- INSTRUCTIONS FOR THE TASK
Each line of the data that includes "zařízení" must be copied.

- RECORDS SUPPLIED
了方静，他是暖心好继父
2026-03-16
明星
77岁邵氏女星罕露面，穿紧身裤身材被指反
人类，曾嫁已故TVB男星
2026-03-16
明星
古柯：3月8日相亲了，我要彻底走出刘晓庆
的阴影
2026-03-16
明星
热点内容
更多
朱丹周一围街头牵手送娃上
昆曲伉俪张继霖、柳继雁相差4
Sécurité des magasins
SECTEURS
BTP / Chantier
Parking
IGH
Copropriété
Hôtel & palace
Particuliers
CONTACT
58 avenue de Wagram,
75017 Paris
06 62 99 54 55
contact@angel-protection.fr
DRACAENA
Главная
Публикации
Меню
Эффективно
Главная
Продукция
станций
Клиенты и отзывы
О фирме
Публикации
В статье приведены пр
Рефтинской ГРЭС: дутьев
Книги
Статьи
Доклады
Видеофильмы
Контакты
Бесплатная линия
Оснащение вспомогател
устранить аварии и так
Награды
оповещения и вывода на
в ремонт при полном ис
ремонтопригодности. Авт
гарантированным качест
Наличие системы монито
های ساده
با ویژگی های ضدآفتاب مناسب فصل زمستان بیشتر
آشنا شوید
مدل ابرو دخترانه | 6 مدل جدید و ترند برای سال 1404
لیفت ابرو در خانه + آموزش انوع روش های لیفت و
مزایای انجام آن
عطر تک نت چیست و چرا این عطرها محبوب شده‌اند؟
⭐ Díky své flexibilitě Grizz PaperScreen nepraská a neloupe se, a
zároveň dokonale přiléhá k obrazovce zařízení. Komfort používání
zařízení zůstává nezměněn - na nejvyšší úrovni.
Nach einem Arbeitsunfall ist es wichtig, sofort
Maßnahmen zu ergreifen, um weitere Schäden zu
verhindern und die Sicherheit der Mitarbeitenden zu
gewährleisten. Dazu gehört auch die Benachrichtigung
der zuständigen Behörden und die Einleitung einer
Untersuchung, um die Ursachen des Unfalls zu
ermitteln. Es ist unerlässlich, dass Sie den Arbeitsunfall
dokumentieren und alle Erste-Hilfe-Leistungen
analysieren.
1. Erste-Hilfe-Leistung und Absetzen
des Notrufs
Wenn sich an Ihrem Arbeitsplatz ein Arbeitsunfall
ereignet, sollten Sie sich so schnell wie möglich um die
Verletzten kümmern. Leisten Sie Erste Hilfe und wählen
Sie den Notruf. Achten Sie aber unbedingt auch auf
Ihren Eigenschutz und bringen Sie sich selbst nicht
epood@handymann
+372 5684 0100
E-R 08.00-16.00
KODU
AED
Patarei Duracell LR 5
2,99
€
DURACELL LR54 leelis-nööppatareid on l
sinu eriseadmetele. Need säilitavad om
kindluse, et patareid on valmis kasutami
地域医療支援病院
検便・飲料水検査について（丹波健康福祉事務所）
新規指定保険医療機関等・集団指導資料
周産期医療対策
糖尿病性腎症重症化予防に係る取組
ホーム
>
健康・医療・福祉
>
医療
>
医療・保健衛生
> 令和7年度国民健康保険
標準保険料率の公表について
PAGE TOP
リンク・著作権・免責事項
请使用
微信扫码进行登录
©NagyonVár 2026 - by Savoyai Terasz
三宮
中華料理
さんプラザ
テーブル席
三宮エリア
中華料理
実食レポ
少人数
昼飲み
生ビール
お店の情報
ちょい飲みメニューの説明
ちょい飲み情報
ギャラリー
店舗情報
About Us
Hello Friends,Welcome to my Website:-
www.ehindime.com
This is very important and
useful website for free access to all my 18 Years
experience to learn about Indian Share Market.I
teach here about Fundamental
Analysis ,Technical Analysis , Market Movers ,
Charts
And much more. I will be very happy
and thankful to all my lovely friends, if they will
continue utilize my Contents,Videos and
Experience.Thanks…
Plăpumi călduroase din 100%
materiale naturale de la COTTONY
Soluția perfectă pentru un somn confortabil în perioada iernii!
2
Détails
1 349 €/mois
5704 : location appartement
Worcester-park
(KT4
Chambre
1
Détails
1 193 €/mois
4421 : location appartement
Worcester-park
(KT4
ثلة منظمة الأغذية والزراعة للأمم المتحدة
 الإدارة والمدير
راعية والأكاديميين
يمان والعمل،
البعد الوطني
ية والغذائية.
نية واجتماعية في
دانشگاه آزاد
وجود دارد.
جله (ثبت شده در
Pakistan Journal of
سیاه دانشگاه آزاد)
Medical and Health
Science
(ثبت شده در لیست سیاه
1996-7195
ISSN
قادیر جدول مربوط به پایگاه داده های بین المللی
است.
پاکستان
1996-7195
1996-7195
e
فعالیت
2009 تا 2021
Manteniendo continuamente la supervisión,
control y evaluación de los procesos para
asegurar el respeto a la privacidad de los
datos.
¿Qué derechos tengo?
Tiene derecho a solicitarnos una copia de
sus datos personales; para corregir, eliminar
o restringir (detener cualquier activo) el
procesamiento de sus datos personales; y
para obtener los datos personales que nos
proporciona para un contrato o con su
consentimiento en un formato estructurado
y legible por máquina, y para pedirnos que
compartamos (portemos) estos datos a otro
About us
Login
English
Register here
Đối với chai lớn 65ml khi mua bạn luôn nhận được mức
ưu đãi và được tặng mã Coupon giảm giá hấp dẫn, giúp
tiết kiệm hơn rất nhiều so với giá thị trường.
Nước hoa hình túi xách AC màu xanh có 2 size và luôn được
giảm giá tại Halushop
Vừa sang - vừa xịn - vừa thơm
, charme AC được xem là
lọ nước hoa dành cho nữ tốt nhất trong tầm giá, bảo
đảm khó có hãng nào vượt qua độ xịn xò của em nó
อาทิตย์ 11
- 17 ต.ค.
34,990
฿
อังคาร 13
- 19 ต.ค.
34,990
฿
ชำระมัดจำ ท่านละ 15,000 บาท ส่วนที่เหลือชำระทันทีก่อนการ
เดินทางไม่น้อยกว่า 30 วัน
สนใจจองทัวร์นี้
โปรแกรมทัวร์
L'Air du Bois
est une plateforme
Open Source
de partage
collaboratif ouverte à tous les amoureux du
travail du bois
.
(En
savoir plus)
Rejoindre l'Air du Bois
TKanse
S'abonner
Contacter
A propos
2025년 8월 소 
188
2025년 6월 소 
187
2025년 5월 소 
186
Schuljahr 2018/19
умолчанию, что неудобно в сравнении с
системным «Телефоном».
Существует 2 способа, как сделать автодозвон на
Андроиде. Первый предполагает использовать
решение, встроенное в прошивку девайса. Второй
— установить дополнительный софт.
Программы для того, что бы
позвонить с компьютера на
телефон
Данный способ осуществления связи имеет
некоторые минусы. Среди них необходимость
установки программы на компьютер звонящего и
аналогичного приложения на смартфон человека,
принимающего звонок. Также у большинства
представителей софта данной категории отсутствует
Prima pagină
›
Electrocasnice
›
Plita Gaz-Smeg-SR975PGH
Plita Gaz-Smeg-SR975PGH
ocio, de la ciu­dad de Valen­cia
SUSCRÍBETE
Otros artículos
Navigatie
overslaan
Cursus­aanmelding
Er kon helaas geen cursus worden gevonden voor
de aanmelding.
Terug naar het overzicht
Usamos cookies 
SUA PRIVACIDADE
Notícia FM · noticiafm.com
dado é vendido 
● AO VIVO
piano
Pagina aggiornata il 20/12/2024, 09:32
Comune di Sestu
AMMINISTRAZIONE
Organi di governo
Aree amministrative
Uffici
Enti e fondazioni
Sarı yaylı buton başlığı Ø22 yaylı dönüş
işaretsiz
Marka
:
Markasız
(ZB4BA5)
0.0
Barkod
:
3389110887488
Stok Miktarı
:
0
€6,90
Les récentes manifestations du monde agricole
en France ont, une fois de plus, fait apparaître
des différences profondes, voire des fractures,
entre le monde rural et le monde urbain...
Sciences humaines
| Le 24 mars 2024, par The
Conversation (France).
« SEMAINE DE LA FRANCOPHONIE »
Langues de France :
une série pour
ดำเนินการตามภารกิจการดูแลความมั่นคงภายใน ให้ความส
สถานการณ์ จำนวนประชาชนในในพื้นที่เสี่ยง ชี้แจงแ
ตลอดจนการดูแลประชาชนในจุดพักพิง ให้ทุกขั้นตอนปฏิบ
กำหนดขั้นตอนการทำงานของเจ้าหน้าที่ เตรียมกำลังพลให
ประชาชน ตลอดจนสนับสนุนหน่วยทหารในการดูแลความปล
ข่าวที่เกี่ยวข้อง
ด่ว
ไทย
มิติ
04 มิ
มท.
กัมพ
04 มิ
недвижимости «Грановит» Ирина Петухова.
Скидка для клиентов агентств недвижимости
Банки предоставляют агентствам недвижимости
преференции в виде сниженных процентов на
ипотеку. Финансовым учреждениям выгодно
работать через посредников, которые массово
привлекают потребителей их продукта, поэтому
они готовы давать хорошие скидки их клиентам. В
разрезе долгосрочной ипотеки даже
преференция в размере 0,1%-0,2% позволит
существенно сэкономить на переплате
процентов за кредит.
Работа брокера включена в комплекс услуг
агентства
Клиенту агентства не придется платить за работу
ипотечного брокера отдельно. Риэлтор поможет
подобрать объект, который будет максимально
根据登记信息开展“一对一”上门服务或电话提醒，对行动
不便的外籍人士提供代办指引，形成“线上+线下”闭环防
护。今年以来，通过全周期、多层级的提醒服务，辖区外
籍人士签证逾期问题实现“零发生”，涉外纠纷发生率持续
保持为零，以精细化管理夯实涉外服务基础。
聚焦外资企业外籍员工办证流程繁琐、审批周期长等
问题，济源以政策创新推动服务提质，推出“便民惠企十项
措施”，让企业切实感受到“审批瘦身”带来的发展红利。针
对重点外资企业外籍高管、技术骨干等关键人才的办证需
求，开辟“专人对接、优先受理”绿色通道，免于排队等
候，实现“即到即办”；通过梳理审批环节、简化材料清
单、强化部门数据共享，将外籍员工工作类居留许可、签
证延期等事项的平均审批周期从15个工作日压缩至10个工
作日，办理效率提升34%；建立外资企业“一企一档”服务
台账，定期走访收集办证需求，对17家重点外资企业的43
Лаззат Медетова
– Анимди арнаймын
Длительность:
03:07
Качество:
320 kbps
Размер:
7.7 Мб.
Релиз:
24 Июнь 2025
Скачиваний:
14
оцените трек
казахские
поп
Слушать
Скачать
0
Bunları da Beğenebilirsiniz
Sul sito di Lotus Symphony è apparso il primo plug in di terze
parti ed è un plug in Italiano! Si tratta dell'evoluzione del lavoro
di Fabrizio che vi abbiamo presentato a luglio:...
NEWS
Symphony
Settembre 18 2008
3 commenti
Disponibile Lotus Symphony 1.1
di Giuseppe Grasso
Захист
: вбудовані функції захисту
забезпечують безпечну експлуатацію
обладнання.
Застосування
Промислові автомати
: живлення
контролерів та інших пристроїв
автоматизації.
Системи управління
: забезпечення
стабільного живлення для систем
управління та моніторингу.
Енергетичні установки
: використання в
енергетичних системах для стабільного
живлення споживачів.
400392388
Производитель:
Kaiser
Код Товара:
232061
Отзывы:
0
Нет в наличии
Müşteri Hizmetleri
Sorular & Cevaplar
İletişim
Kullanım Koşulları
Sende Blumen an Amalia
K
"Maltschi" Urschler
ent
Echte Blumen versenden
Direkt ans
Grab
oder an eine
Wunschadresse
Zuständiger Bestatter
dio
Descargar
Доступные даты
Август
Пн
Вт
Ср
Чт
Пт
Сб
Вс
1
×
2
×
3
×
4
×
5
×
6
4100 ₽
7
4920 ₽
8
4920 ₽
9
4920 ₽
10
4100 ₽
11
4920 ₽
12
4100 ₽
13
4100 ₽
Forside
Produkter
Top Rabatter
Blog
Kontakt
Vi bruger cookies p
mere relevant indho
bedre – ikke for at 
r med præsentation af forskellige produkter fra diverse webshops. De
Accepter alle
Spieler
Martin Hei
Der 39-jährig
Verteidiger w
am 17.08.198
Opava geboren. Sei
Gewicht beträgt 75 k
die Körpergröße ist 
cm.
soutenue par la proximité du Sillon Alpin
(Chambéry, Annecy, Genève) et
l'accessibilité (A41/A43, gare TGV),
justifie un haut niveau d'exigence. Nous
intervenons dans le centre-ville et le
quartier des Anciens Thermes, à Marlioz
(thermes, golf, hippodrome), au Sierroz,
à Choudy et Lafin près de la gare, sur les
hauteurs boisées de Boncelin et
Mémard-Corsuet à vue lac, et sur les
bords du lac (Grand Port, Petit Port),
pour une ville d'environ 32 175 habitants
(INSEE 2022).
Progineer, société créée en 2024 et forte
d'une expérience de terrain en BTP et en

- EXPECTED OUTPUT
zároveň dokonale přiléhá k obrazovce zařízení. Komfort používání
zařízení zůstává nezměněn - na nejvyšší úrovni.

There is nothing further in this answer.